Szybko wyleciał z groty... ale zdał sobie sprawę, że nie ma pojęcia gdzie ją znaleźć. Szybko wrócił i nawet nie przysiadał już.
- Ale gdzie mogę ją znaleźć? I czy uda mi się ją przekonać, żeby przyszła?
Przełknął ślinę, znowu ta trema i napięte nerwy.
Lwica przerwała czynność, by zwrócić łeb w stronę Maru.
- Jak szłam do groty, to widziałam ją nad rzeką. Powiedz jej że pilnie potrzebuję pomocy, bo członek naszego stada uległ wypadkowi, rozumiesz? A teraz idź! IDŹ!!! - rzekła ponownie tonem nieznoszącym sprzeciwu. Im szybciej pójdzie, tym szybciej wróci z królową, a ona sama tu nie da rady. Nie w takim przypadku. Potrzebowała pomocy.
Tyle wystarczyło. Na pewno zajmie to mniej czasu niż szukanie jej po całej krainie. Wyleciał jak z procy z groty i pognał w kierunku rzeki.

[zt]
Haineko weszła do groty razem z Cavumem, a właściwie została przez niego wniesiona przez skórę na karku. Widać, było że całą drogę przeszedł z ogromnym trudem przez ten ogon. Małej aż się zrobiło przykro z powodu zaistniałej sytuacji, wiedziała w końcu że to jej wina. I po co się tam pchała?
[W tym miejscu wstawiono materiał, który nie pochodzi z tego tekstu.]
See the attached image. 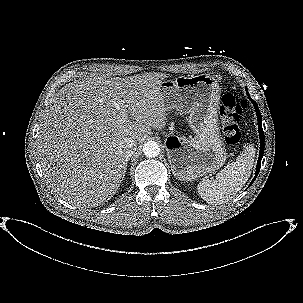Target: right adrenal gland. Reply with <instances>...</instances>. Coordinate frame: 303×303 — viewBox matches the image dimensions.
Instances as JSON below:
<instances>
[{"label": "right adrenal gland", "mask_w": 303, "mask_h": 303, "mask_svg": "<svg viewBox=\"0 0 303 303\" xmlns=\"http://www.w3.org/2000/svg\"><path fill=\"white\" fill-rule=\"evenodd\" d=\"M129 158H126V162H125V171H124V175H123V178L125 176V173H126V170H127V162H128Z\"/></svg>", "instance_id": "obj_1"}]
</instances>
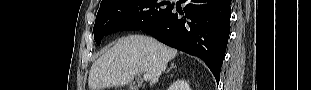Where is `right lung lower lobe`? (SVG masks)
I'll return each mask as SVG.
<instances>
[{
  "label": "right lung lower lobe",
  "mask_w": 311,
  "mask_h": 90,
  "mask_svg": "<svg viewBox=\"0 0 311 90\" xmlns=\"http://www.w3.org/2000/svg\"><path fill=\"white\" fill-rule=\"evenodd\" d=\"M183 10L170 11L158 22L142 28L168 46L201 58L220 80L229 37L231 0H183ZM178 13L182 18H178Z\"/></svg>",
  "instance_id": "obj_1"
}]
</instances>
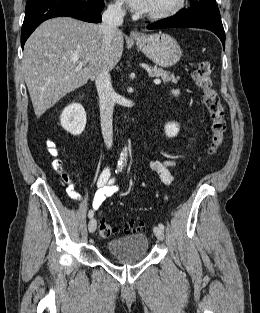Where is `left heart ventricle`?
<instances>
[{
    "label": "left heart ventricle",
    "mask_w": 260,
    "mask_h": 313,
    "mask_svg": "<svg viewBox=\"0 0 260 313\" xmlns=\"http://www.w3.org/2000/svg\"><path fill=\"white\" fill-rule=\"evenodd\" d=\"M175 0H150L147 13L160 12L173 5Z\"/></svg>",
    "instance_id": "left-heart-ventricle-1"
}]
</instances>
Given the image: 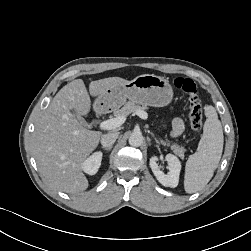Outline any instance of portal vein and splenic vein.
I'll return each instance as SVG.
<instances>
[{
	"label": "portal vein and splenic vein",
	"mask_w": 251,
	"mask_h": 251,
	"mask_svg": "<svg viewBox=\"0 0 251 251\" xmlns=\"http://www.w3.org/2000/svg\"><path fill=\"white\" fill-rule=\"evenodd\" d=\"M135 114L144 120L148 118L147 113L143 110L136 111ZM125 121H126V116H117L115 118H111V119H108V120L101 122L100 129L112 130L117 127H120Z\"/></svg>",
	"instance_id": "portal-vein-and-splenic-vein-1"
}]
</instances>
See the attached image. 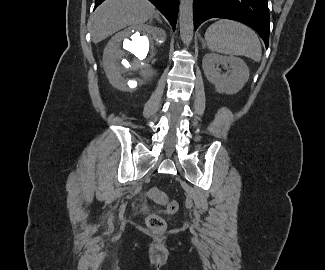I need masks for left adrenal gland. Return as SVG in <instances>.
<instances>
[{
	"instance_id": "left-adrenal-gland-1",
	"label": "left adrenal gland",
	"mask_w": 325,
	"mask_h": 270,
	"mask_svg": "<svg viewBox=\"0 0 325 270\" xmlns=\"http://www.w3.org/2000/svg\"><path fill=\"white\" fill-rule=\"evenodd\" d=\"M202 48L204 49V48H206V42L203 40V42H202Z\"/></svg>"
}]
</instances>
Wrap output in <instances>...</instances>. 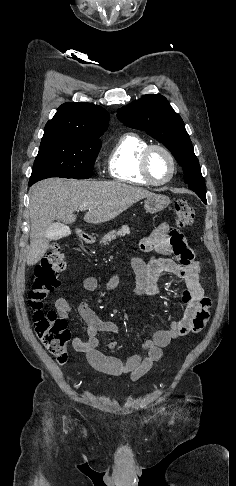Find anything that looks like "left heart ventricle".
<instances>
[{
	"instance_id": "b2bd125f",
	"label": "left heart ventricle",
	"mask_w": 236,
	"mask_h": 486,
	"mask_svg": "<svg viewBox=\"0 0 236 486\" xmlns=\"http://www.w3.org/2000/svg\"><path fill=\"white\" fill-rule=\"evenodd\" d=\"M148 167L151 176L157 181L166 179L171 171V164L168 157L159 150H154L150 154Z\"/></svg>"
}]
</instances>
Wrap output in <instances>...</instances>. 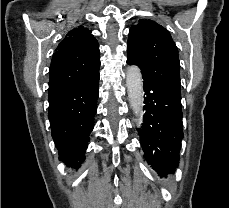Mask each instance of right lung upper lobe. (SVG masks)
Listing matches in <instances>:
<instances>
[{"label":"right lung upper lobe","mask_w":229,"mask_h":208,"mask_svg":"<svg viewBox=\"0 0 229 208\" xmlns=\"http://www.w3.org/2000/svg\"><path fill=\"white\" fill-rule=\"evenodd\" d=\"M100 66L99 45L87 28L69 31L53 54L49 95L91 76Z\"/></svg>","instance_id":"obj_1"}]
</instances>
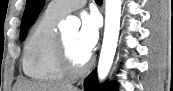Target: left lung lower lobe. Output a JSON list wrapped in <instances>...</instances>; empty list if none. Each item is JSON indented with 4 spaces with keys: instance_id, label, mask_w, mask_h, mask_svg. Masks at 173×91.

Po przebytej rozmowie pomiędzy medyczką, a drugim lwem, którego bała się jakoby mniej (może ten strach przed lwami ustępuje?), podeszła do medyczki.
- Proszę pani, a wyleczy pani Cavuma? - zapytała niebieskooką nieśmiałym, typowo dziecięcym głosikiem.
Leżał, i na chwile otworzył oczy by przyglądnąć się małej Haineko. Była mu aktualnie jak młodsza siostra. Mimo tego że jeszcze przed chwilą był na nią wściekły, teraz te negatywne emocje zniknęły. Nawet na jego pysku pojawił się grymas, może nawet nie bliski uśmiechowi, ale pozytywny. Zadowolony był że chociaż mała jest bezpieczna.
Steknął głośniej i podkulił ogon, obolały ogon.
Dopiero po chwili spostrzegła małą samicę geparda, wyraźnie zatroskaną o zdrowie jej towarzysza.
- Zrobię wszystko co w mojej mocy, by wyzdrowiał - odpowiedziała lekko się do niej uśmiechając, po czym wróciła do przemywania ogona Cavuma.
Lwica biegła co sił w łapach. Dotarłszy do groty, stanęła w wejściu, wyraźnie zadyszana.
- Ayumi! - zawołała, powoli ruszając ku niej. - Nad rzeką są moje dzieci, zostawiłam je z Maru i Nafasi, nową członkinią naszego stada. Chciałabym jednak, żebyś do nich dołączyła, tobie ufam, a ich dopiero co poznałam...
Wpatrywała się w nią z powagą.
- Jest ich czwórka. W okolicy widziałam też jasnego lwa, przywitał się ze mną po lwioziemsku i nie wydaje mi się, żeby miał złe zamiary, ale lepiej mieć się na baczności.
Dopiero teraz spojrzała na Cavuma i jego ogon. Nie wyglądało to dobrze.
- Dałaś mu coś przeciwbólowego? Robiłaś przy nim cokolwiek?